Rojas, however, said Jaramillo may not be the right figure to illustrate the larger Catholic story in Colombia, because his death was linked to “intensely specific local realities” in his region.

Castro said that the Colombian bishops opened a beatification cause for Jaramillo, but it stalled in Rome “because he wasn’t killed for hatred of the faith,” referring to the traditional Catholic standard for martyrdom.

Castro agreed that with the beatification of Romero, a new concept of martyrdom is gaining ground – death not in hatred of the faith, but in hatred of charity – which may be applicable to cases such as Jaramillo.

Sister Yolanda Cerón Delgado of Tumaco

Cerón was a human rights activist in the conflict-ridden region of Tumaco who was killed in front of a church as she was leaving Mass in September 2001.

As director of a church-run social pastoral office, Cerón was an outspoken critic of collaboration between paramilitary groups and the Colombian military, including abuses committed in order to expand a local oil palm production against the will of the people. She was also known for her work on behalf of Afro-Colombian communities on the country’s Pacific Coast.

In 2008, a former right-wing paramilitary leader acknowledged having ordered Cerón’s assassination, but to date he has not faced prosecution because he was extradited to the United States on drug trafficking charges.

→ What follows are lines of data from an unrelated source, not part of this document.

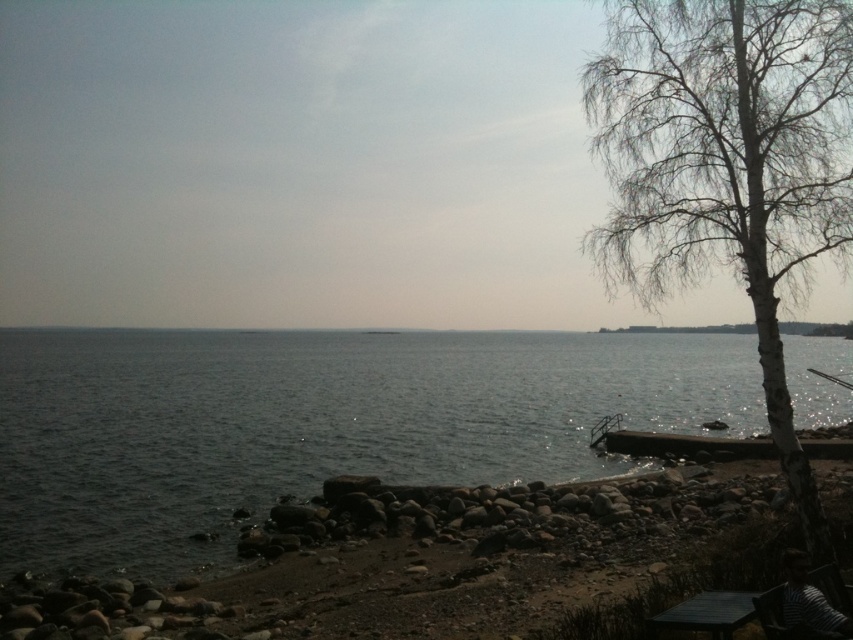 Question: Which point is farther to the camera?

Choices:
 (A) (787, 433)
 (B) (737, 374)

Answer: (B)

Question: Which point is farther to the camera?

Choices:
 (A) (347, 416)
 (B) (828, 204)

Answer: (A)

Question: Is the position of dark gray water at center more distant than that of white bark tree at right?

Choices:
 (A) no
 (B) yes

Answer: (B)

Question: Does dark gray water at center come behind white bark tree at right?

Choices:
 (A) yes
 (B) no

Answer: (A)

Question: Does dark gray water at center have a smaller size compared to white bark tree at right?

Choices:
 (A) yes
 (B) no

Answer: (B)

Question: Which object is closer to the camera taking this photo?

Choices:
 (A) dark gray water at center
 (B) white bark tree at right

Answer: (B) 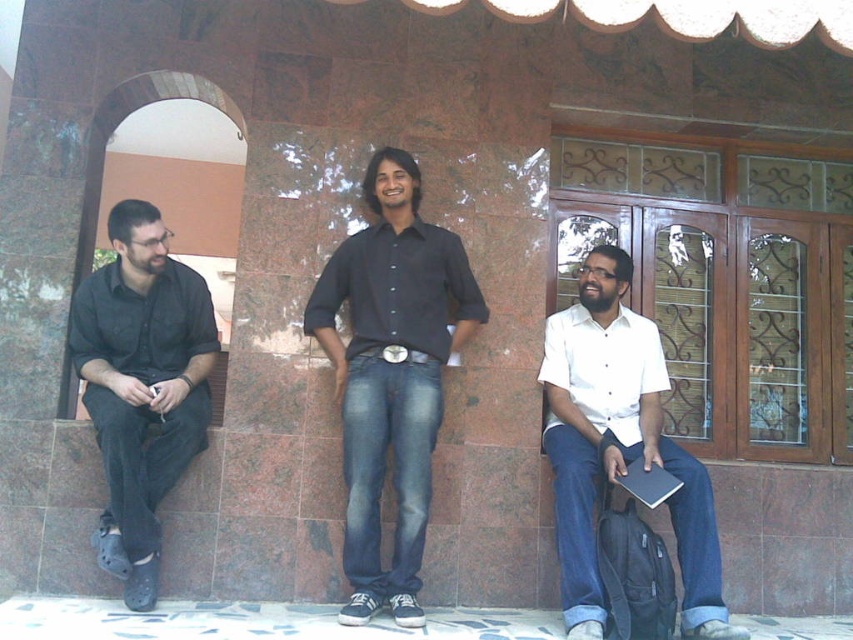 Who is lower down, white matte shirt at center or black matte shirt at left?

white matte shirt at center is below.

Is white matte shirt at center positioned in front of black matte shirt at left?

Yes, white matte shirt at center is in front of black matte shirt at left.

Image resolution: width=853 pixels, height=640 pixels. I want to click on white matte shirt at center, so click(x=619, y=448).

This screenshot has width=853, height=640. I want to click on white matte shirt at center, so click(x=619, y=448).

Who is more forward, (405,161) or (647,369)?

Point (405,161)

Looking at this image, is black denim jeans at center above white matte shirt at center?

Yes.

Identify the location of black denim jeans at center. (392, 372).

Is black denim jeans at center closer to camera compared to black matte shirt at left?

Yes, it is in front of black matte shirt at left.

Can you confirm if black denim jeans at center is bigger than black matte shirt at left?

Yes.

Identify the location of black denim jeans at center. The width and height of the screenshot is (853, 640). tap(392, 372). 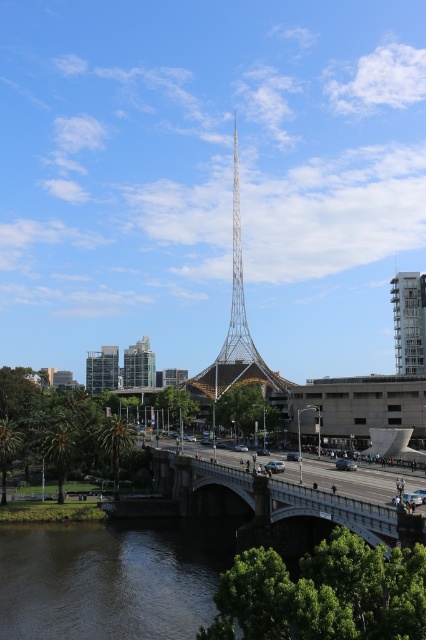 You are an architect designing a new pathway between the white stone bridge at center and the glassy modern building at center. Considering their widths, which structure should the pathway be closer to for better accessibility?

The white stone bridge at center is wider than the glassy modern building at center. Therefore, the pathway should be closer to the glassy modern building at center to ensure better accessibility by utilizing the wider space of the bridge for smoother movement.

You are a tourist standing at the base of the metallic lattice tower at center and want to cross the white stone bridge at center to reach the other side. Given that the bridge is 100 feet long, can you walk directly from the tower to the bridge without needing to backtrack?

The white stone bridge at center is 250.75 feet away from the metallic lattice tower at center. Since the bridge is only 100 feet long, you would need to walk towards the bridge from the tower, but the distance between them is greater than the bridge length. Therefore, you cannot walk directly from the tower to the bridge without backtracking as the bridge is not adjacent to the tower.

You are a drone operator planning to fly a drone between the two points marked as point (x=210, y=483). What is the minimum distance you need to set for the drone to safely navigate between them?

The minimum distance you need to set for the drone to safely navigate between the two points marked as point (x=210, y=483) is 83.32 meters.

Recently Cerón was selected as a symbol of all the Church’s victims of the conflict on a list of victims put together as part of a current round of peace talks being held in Havana, Cuba.

Castro, however, wonders if the whole idea of lifting up a single Catholic martyr for special attention risks distorting the reality of the conflict.

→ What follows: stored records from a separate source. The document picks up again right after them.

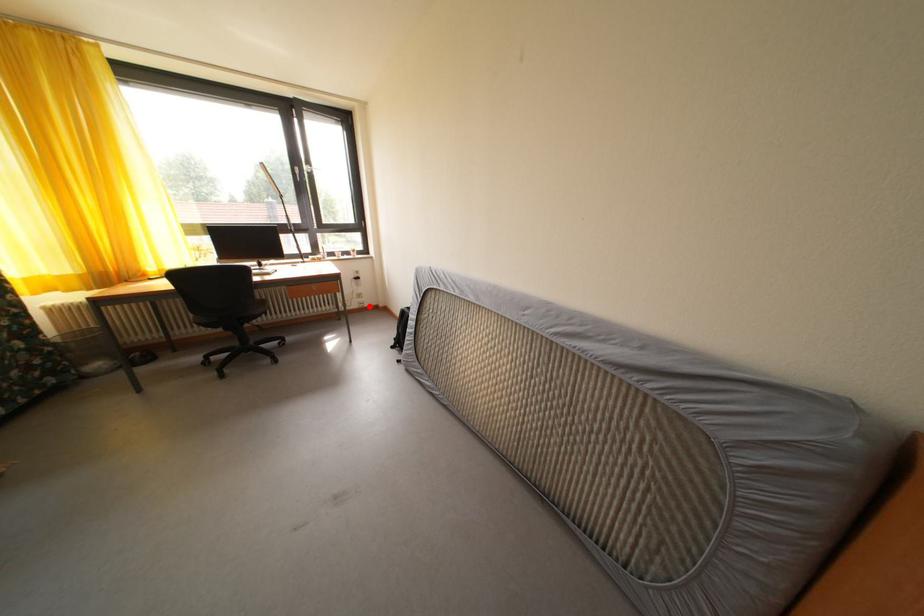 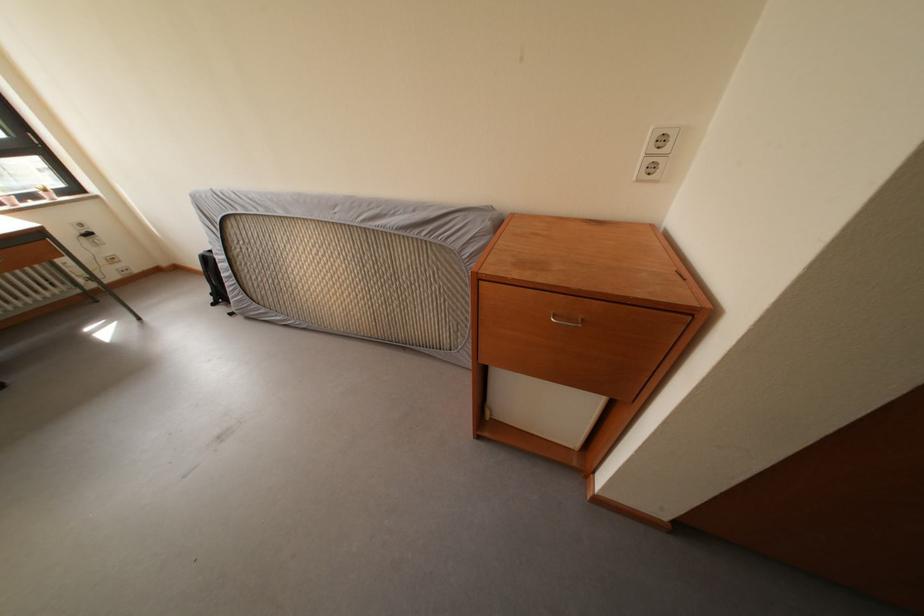 Find the pixel in the second image that matches the highlighted location in the first image.

(128, 273) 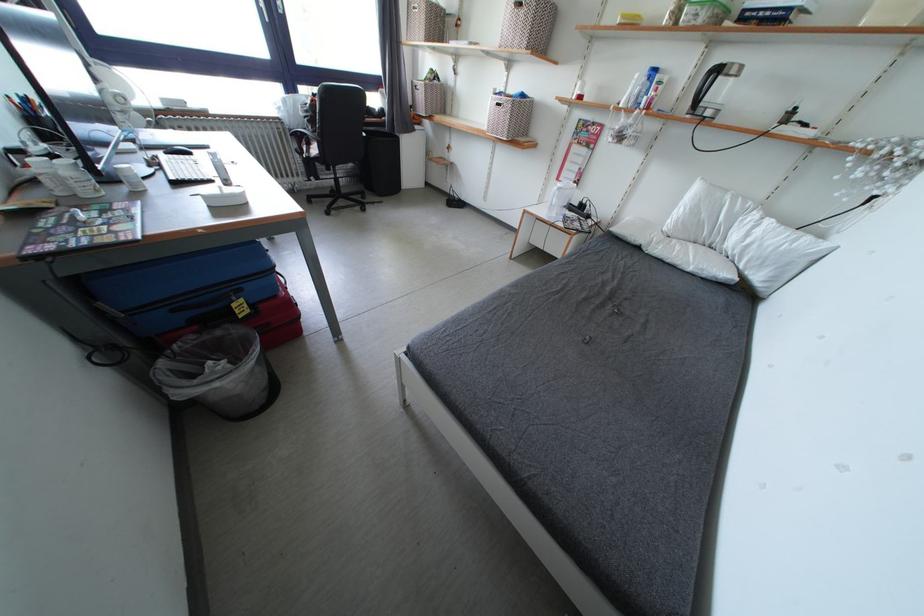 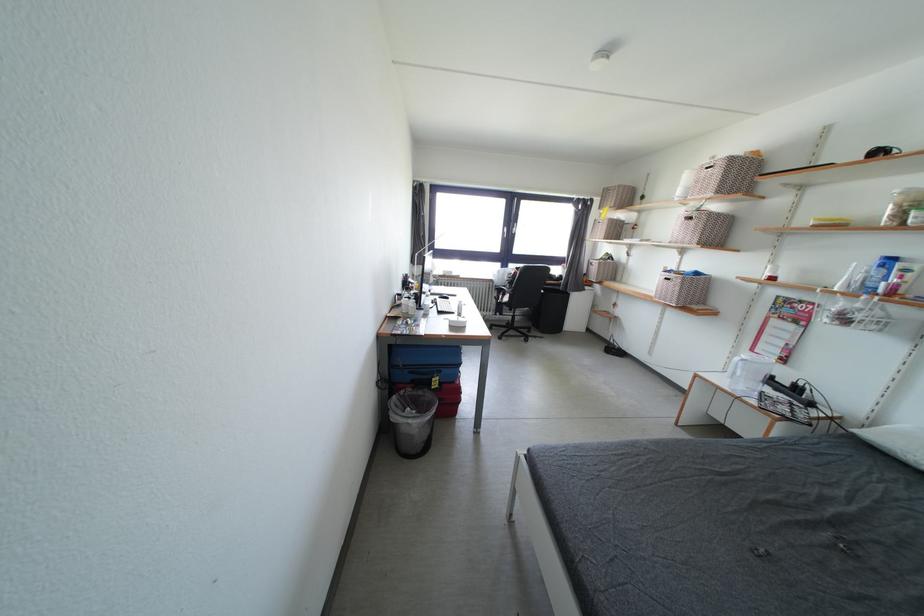 The point at [564,184] is marked in the first image. Where is the corresponding point in the second image?

(759, 355) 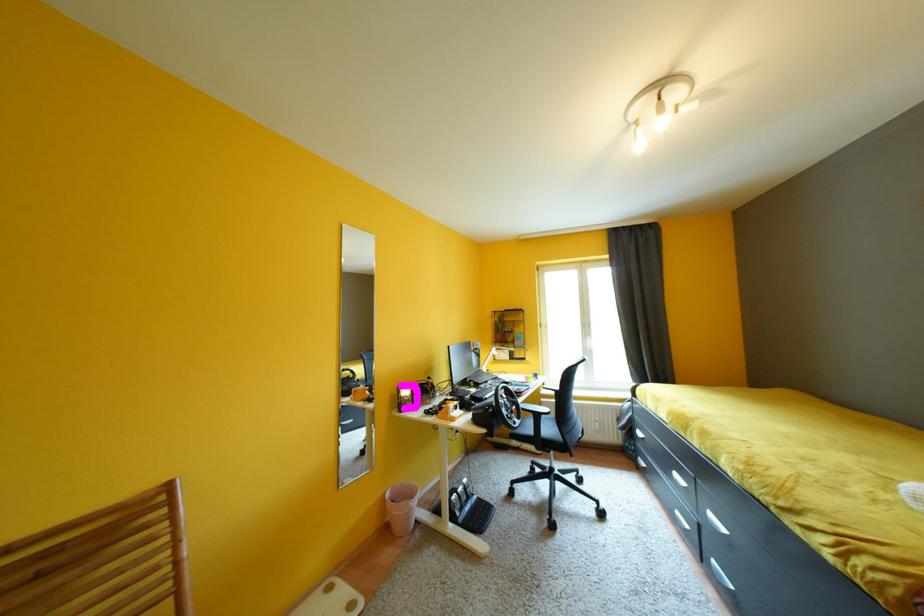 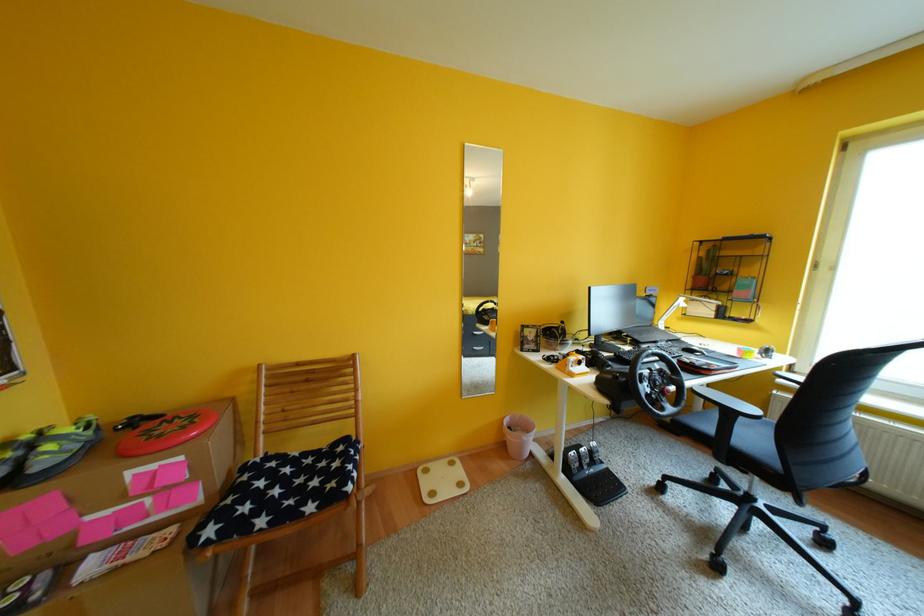 Question: The camera is either moving clockwise (left) or counter-clockwise (right) around the object. The first image is from the beginning of the video and the second image is from the end. Is the camera moving left or right when shooting the video?

Choices:
 (A) Left
 (B) Right

Answer: (B)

“There is no specific persecution for the faith in Colombia,” he said. “What we have is violence that affects all the people, and the Church is caught up in it because it stands with the people.”

“Whenever a priest is killed and someone asks me what I think about it, I always say we’re simply sharing the suffering of the people,” Castro said.

In that context, Castro said, he’s ambivalent about seeking a lone Catholic hero.

“There are more than 7 million victims in Colombia,” he said. “What sense does it make to focus just on those of us from the Church?”